═══ Material shown ═══

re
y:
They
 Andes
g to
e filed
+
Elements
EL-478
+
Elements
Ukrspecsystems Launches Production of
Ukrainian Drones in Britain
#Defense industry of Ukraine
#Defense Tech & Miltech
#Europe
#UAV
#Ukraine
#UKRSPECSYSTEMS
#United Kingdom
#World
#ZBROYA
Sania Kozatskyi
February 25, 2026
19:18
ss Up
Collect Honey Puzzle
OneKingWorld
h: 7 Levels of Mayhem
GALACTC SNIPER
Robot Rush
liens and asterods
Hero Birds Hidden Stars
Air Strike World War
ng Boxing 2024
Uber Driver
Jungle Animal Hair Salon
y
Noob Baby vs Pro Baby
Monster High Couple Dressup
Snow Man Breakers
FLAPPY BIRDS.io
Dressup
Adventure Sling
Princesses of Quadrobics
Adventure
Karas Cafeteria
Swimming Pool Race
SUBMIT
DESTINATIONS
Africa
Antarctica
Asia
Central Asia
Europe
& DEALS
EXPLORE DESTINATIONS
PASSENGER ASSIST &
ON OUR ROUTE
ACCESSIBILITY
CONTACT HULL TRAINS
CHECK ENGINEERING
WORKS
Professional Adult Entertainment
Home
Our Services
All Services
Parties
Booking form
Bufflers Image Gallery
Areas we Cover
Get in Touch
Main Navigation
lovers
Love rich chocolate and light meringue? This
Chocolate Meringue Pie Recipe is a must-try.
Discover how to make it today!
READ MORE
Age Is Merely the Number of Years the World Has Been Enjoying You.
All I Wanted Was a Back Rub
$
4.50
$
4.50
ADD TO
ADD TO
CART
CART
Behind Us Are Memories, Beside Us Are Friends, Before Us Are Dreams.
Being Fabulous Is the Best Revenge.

═══

* What the task requires *
Look through the data above for the word "Defense". Report each line where it occurs.

* Solution for this exercise *
#Defense industry of Ukraine
#Defense Tech & Miltech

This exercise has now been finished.